This was one of those weekends that takes you by surprise and has you making an unplanned chicken soup. Pretty sure you can guess why… but I’m happy to spell it out. s-t-o-m-a-c-h-b-u-g. We’re on kid 2 right now, and it’s just awful.
- 1 Rotisserie Chicken
- 1 cup sliced carrots (you can buy these prepped in bags if you're rushed for time)
- 1 cup celery slices
- 1 red onion
- about 96 oz chicken broth
- (optional: herbs, wild long grain rice)
- Place chicken, diced onion and broth in slow cooker for 5-6 hours on low.
- With about 1 hour remaining, add carrots, celery and optional herbs and rice to soup, continue cooking on high.

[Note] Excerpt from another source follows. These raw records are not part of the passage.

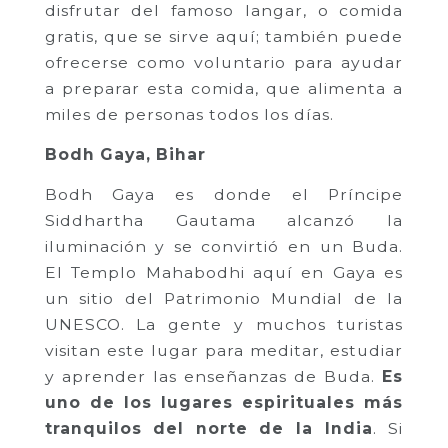
disfrutar del famoso langar, o comida
gratis, que se sirve aquí; también puede
ofrecerse como voluntario para ayudar
a preparar esta comida, que alimenta a
miles de personas todos los días.
Bodh Gaya, Bihar
Bodh Gaya es donde el Príncipe
Siddhartha Gautama alcanzó la
iluminación y se convirtió en un Buda.
El Templo Mahabodhi aquí en Gaya es
un sitio del Patrimonio Mundial de la
UNESCO. La gente y muchos turistas
visitan este lugar para meditar, estudiar
y aprender las enseñanzas de Buda.
Es
uno de los lugares espirituales más
tranquilos del norte de la India
. Si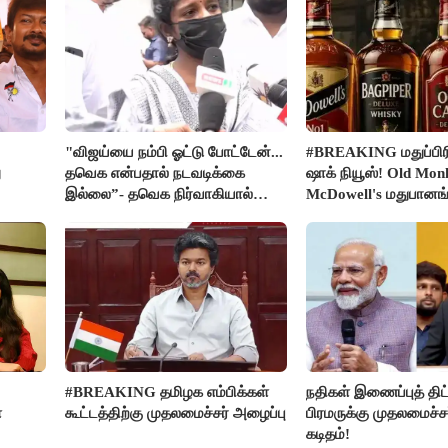
"விஜய்யை நம்பி ஓட்டு போட்டேன்...
#BREAKING மதுப்பிரி
ு
தவெக என்பதால் நடவடிக்கை
ஷாக் நியூஸ்! Old Mon
இல்லை”- தவெக நிர்வாகியால்
McDowell's மதுபான
பாதிக்கப்பட்ட பெண் கதறல்
விற்பனை செய்ய FSS
#BREAKING தமிழக எம்பிக்கள்
நதிகள் இணைப்புத் திட்
ை
கூட்டத்திற்கு முதலமைச்சர் அழைப்பு
பிரமருக்கு முதலமைச்ச
கடிதம்!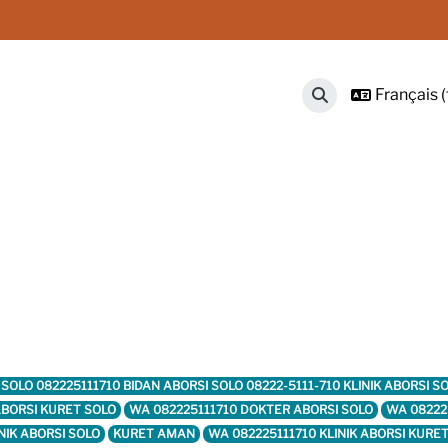
Français ‎(f
Activer/désactive
RET SOLO 082225111710 BIDAN ABORSI SOLO 08222-5111-710 KLINIK ABORSI
 ABORSI KURET SOLO
WA 082225111710 DOKTER ABORSI SOLO
WA 08222
NIK ABORSI SOLO
KURET AMAN
WA 082225111710 KLINIK ABORSI KURE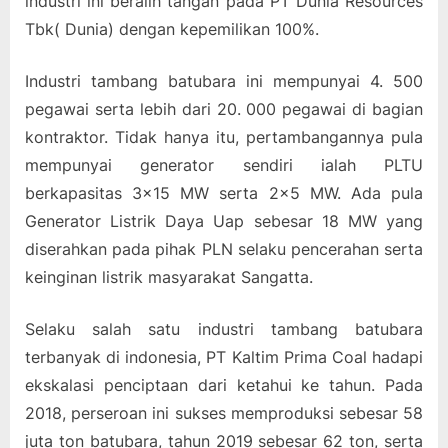
industri ini beralih tangan pada PT Dunia Resources
Tbk( Dunia) dengan kepemilikan 100%.
Industri tambang batubara ini mempunyai 4. 500
pegawai serta lebih dari 20. 000 pegawai di bagian
kontraktor. Tidak hanya itu, pertambangannya pula
mempunyai generator sendiri ialah PLTU
berkapasitas 3×15 MW serta 2×5 MW. Ada pula
Generator Listrik Daya Uap sebesar 18 MW yang
diserahkan pada pihak PLN selaku pencerahan serta
keinginan listrik masyarakat Sangatta.
Selaku salah satu industri tambang batubara
terbanyak di indonesia, PT Kaltim Prima Coal hadapi
ekskalasi penciptaan dari ketahui ke tahun. Pada
2018, perseroan ini sukses memproduksi sebesar 58
juta ton batubara, tahun 2019 sebesar 62 ton, serta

- About 10 minutes before dinner, using utensils, begin hunting for the bones. The chicken will literally fall off the bones, but you don't want a bony soup, so you'll need to spend some time removing them. I always warn everyone before eating that there may be bones and, for my little ones, serve soup in a white bowl and check it for bones as I'm serving, as well.
- Note: this is the boney way to serve chicken soup. Be aware to check first. (It's also easy, so... trade off!)
Meal Plan for August, week 3
Monday: Chicken Soup (we’re having leftovers. There are probably days worth of leftovers, so I’ll likely freeze some.)
Tuesday: Sliders with Grilled Zucchini and Tomato salad
Wednesday: Creamy Shrimp Rolls with Sweet Potato Chips
Weekend: Chicken fajitas, mexican rice and refried beans
… of course, we’ll likely forgo this plan for the BRAT diet.